Changing fate by personalizing treatment for a high-risk blood cancer
2020
Challenge
Every year 20,000 Americans develop a highly fatal blood cancer called acute myeloid leukemia (AML). Unfortunately, even for those who achieve a clinical remission after chemotherapy and a bone marrow transplant, the cancer still often comes back. In some of these patients, it is possible to detect very low-level traces of residual leukemia, which are associated with a higher likelihood of subsequent relapse. However, it was not known if this ‘measurable residual disease’ in AML was just an early sign of an inevitable relapse or if it could be treated to prevent the cancer from recurring.
Advance
IRP researchers led by investigator Christopher S. Hourigan M.D., D.Phil., looked at pre-transplant blood samples taken from adults with AML participating in the NIH-funded Blood and Marrow Transplant Clinical Trials Network study. This study treated AML patients already in clinical remission with either standard high-dose preparative therapy before their bone marrow transplants or a lower-intensity approach designed to reduce treatment-related toxicity. Using cutting-edge, highly sensitive genomic diagnostics, the IRP researchers confirmed a clear benefit of higher-dose therapy for those in clinical remission who showed signs of residual disease.
Impact
This work demonstrated that conventional clinical methods for determining the success of AML treatment are not sensitive enough to identify those who would benefit from additional therapy. The findings allow for optimal therapy selection and personalized treatment in preparation for bone marrow transplant in AML patients and also point towards the potential for novel clinical trials that focus on those with the highest risk of relapse after receiving a transplant.
Publications
Hourigan CS, Dillon LW, Gui G, Logan BR, Fei M, Ghannam J, Li Y, Licon A, Alyea EP, Bashey A, Deeg HJ, Devine SM, Fernandez HF, Giralt S, Hamadani M, Howard A, Maziarz RT, Porter DL, Scott BL, Warlick ED, Pasquini MC, Horwitz ME. (2020).

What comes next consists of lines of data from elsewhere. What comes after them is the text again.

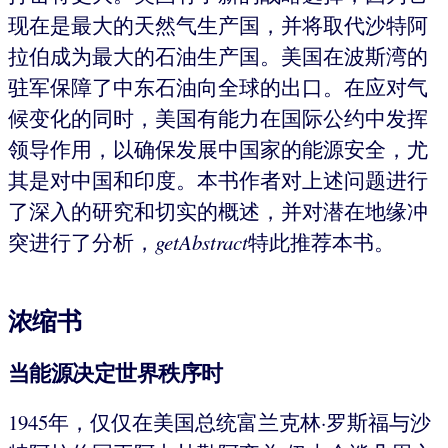
现在是最大的天然气生产国，并将取代沙特阿
拉伯成为最大的石油生产国。美国在波斯湾的
驻军保障了中东石油向全球的出口。在应对气
候变化的同时，美国有能力在国际公约中发挥
领导作用，以确保发展中国家的能源安全，尤
其是对中国和印度。本书作者对上述问题进行
了深入的研究和切实的概述，并对潜在地缘冲
突进行了分析，
getAbstract
特此推荐本书。
浓缩书
当能源决定世界秩序时
1945年，仅仅在美国总统富兰克林·罗斯福与沙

Impact of conditioning intensity of allogeneic transplantation for acute myeloid leukemia with genomic evidence of residual disease. J. Clin. Oncol. Apr 20;38(12):1273-1283.
Hourigan CS, Dillon LW, Logan BR, Fei M, Ghannam J, Gui G, Li Y, Licon A, Alyea EP, Bashey A, Deeg HJ, Devine SM, Fernandez HF, Giralt S, Hamadani M, Howard A, Maziarz RT, Porter DL, Scott BL, Warlick ED, Pasquini MC, Horwitz ME. (2019). Impact of conditioning intensity of allogeneic transplantation for acute myeloid leukemia with genomic evidence of residual disease. European Hematology Association Annual Congress, Amsterdam. Presidential Plenary Symposium, June 14th, 2019.